Constitutional and Legislative Affairs Committee Draft Report

 

CLA484 - The Accounts and Audit (Wales) Regulations 2014

 

Procedure:  Negative

 

These Regulations revoke and replace the Accounts and Audit (Wales) Regulations 2005 (as amended).  They consolidate all previous amendments and clarify the definitions of, and auditing practices applicable to, smaller and larger relevant bodies.

 

Technical Scrutiny

 

No points are identified for reporting under Standing Order 21.2  in respect of this instrument.

 

Merits Scrutiny

 

One point is identified for reporting under Standing order 21.3(ii) namely that it is of political importance or gives rise to issues of public policy likely to be of interest to the Assembly.

 

Regulation 9 provides that the statement of accounts required to be prepared by a larger relevant authority must include (inter alia) a note of the remuneration and contribution to the pensions by the relevant authority of senior employees or relevant police officers. Individuals whose salary is over £150,000 a year are to be identified by name; regulation 9(5) provides that the persons whose remuneration is to so noted must be listed individually and identified by way of job title only.  However this does potentially enable the identities of the latter category to be ascertained so giving rise to concerns relating to data protection and incompatibility with UN Convention on Human Rights.

 

The principle underlying the provision is not novel.  Similar requirements were found in the Local Authorities (Capital Finance and Accounting) (Wales) Regulations 2003 (and in subsequent amending regulations).  In 2009 The first time this provision was enacted within accounts and audit regulations was in The Account and Audit (Amendment No.2) (England) Regulations  2009; the same provision was then contained in the Wales regulations in 2010.

 

 

In 2009 the Joint Committee on Statutory Instruments considered the 2009 Regulations; the regulations were not reported.  Members may find informative the following extract from the Explanatory Memorandum laid with the 2009 Regulations.

 

“Of particular relevance to the Government’s consideration of the content of the Regulations was the response from the Information Commissioner’s Office (ICO). In the ICO’s response, it was noted that the Commissioner encourages public authorities to publish information pro-actively wherever possible, including certain information about staff costs. The Commissioner did not foresee that the proposals would be incompatible with the Data Protection Act, and envisaged that section 34 of that Act would apply. The Commissioner agreed that public sector workers who are responsible for major policy decisions and the spending of public money should expect some scrutiny of their pay, and supported the detailed reporting of remuneration as proposed, but sounded a note of caution that such disclosure should not be misleading.
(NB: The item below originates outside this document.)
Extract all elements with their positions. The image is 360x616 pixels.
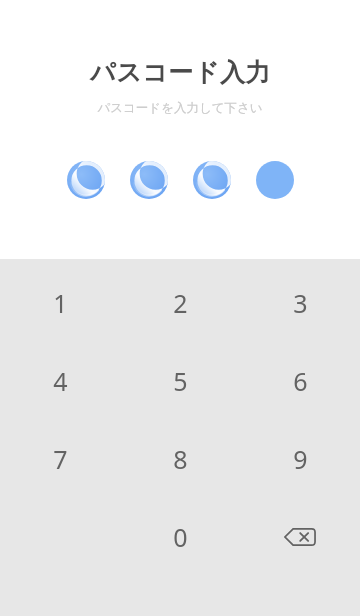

Disclosure should provide transparency about the expenditure of public money, not an employee’s purely private financial affairs”.

 

Notwithstanding the potential data protection and human rights issues potentially raised by this provision, Members may consider that the public interest in the accountability of public bodies regarding the expenditure of public money, including on the remuneration of public sector workers, must be balanced against the protection of private information and private interests of the persons involved regarding the protection of private information.